This evening I pushed myself to finish something that has been on my plate for far too many days.  I procrastinated in a very self-defeating manner on this project, engaging in what a shrink might call enabling behavior:  I was preventing myself from leaving work at the office and creating a serene space for myself at home.

This doesn’t mean I will never work from home again; that would be unreasonable.  There will be the few occasions when the demands of a particular day outstrip the hours available in the office, and there will be the days when I have dental work done and am too sore and grumpy to be around other humans for any length of time, and there will be those rotten nights when the telephone rings at 2 am-ish and I will be one of the team assembling to address a Production issue.  There will be evenings when I might choose to do a bit of coding for fun, and there will be the times when I realize I ought to send an email to someone or set myself a calendar reminder so an important task is not neglected.  These are all fine and legitimate reasons for a bit of working from home.
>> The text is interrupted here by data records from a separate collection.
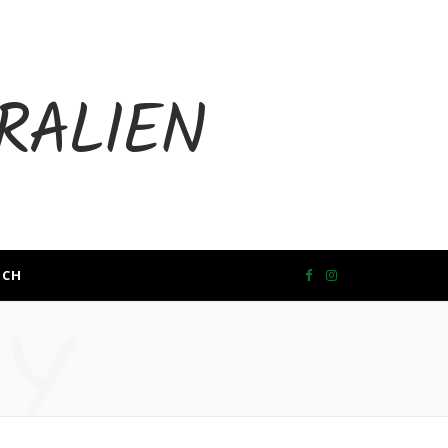
F
I
Y
a
n
c
s
e
t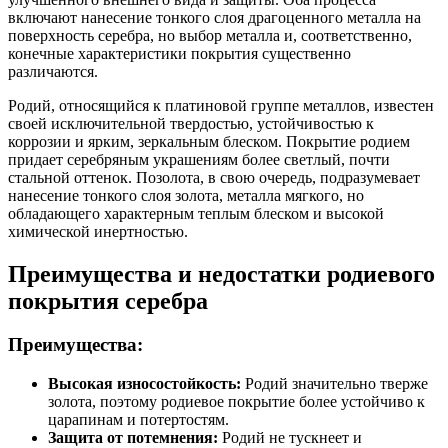
включают нанесение тонкого слоя драгоценного металла на
поверхность серебра, но выбор металла и, соответственно,
конечные характеристики покрытия существенно
различаются.
Родий, относящийся к платиновой группе металлов, известен
своей исключительной твердостью, устойчивостью к
коррозии и ярким, зеркальным блеском. Покрытие родием
придает серебряным украшениям более светлый, почти
стальной оттенок. Позолота, в свою очередь, подразумевает
нанесение тонкого слоя золота, металла мягкого, но
обладающего характерным теплым блеском и высокой
химической инертностью.
Преимущества и недостатки родиевого
покрытия серебра
Преимущества:
Высокая износостойкость:
Родий значительно тверже
золота, поэтому родиевое покрытие более устойчиво к
царапинам и потертостям.
Защита от потемнения:
Родий не тускнеет и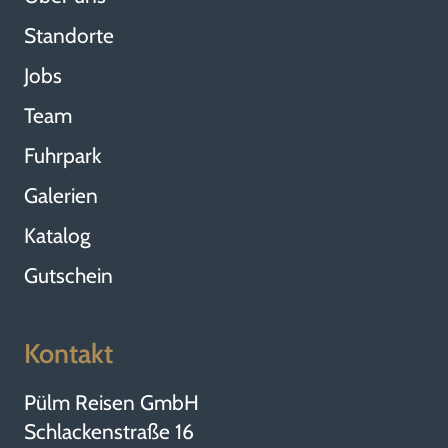
Standorte
Jobs
Team
Fuhrpark
Galerien
Katalog
Gutschein
Kontakt
Pülm Reisen GmbH
Schlackenstraße 16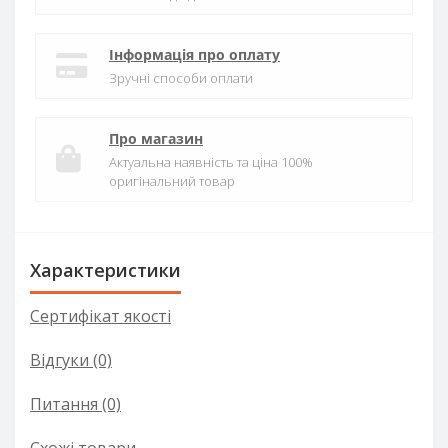
Інформація про оплату
Зручні способи оплати
Про магазин
Актуальна наявність та ціна 100%
оригінальний товар
Характеристики
Сертифікат якості
Відгуки (0)
Питання
(0)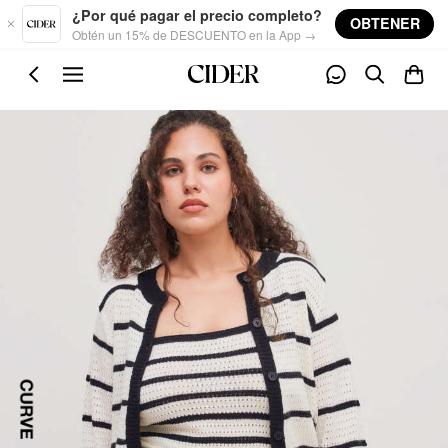
Skip to main content
¿Por qué pagar el precio completo?
OBTENER
Obtén un 15% de DESCUENTO en la App →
What is not fine and legitimate is taking on critical path work.  My excuse was a manager who was on vacation.  Instead of telling Upstairs that the project could not be delivered due to the vacation planned, approved and partially paid for before this project was assigned to this manager (meaning, no way in hell would I allow her to be bullied into canceling vacation just for a silly project), I valiantly (translation:  foolishly) decided that I could complete the work.

I am perfectly capable of this type of coding work.  It is straightforward and clean.  It required the type of analysis I truly enjoy.  There were some modifications too required to the test plan, and I am a good enough writer to translate technical requirements into non-technical terms.  All of this work is within my area of experience, and most of it is enjoyable.

The problem is that the project has a deployment target date, rapidly approaching.  My three teams have 5 other grand-scale projects with similar target dates.  In the queue we have about 70 other projects, and half are classified as ‘high priority’.  I receive emails from my boss and his boss and even sometimes the boss’ boss’ boss asking about status, inquiring about technical feasibility, requesting my teams to accept new work (answer = No), and asking why I haven’t yet responded to the previous email asking for the thing they are bugging me about.

What am I supposed to be doing?  I am supposed to be managing these teams, helping the managers lead, removing the obstacles that appear in their way, placating the bosses and whisking the troublesome or bitchy employees out of the way so that the work environment is serene enough to stimulate productivity.  In my spare time (and I do intend to have spare time at work), I can dabble and experiment and code as much as I please – but not again in this manner.

My new leaf is doing a backflip.


2 responses

  1. You know…. the problem here isn’t what other people ask of you. But what you demand of yourself. You aren’t a person who likes to leave projects undone. You keep yourself agitated until you can feel its put to rest. That bit of your personality gets used against you. And you use it against yourself. Set perimeters for yourself. You owe them 8 hours. The rest is your time…….

  2. Yes, that’s certainly part of the problem.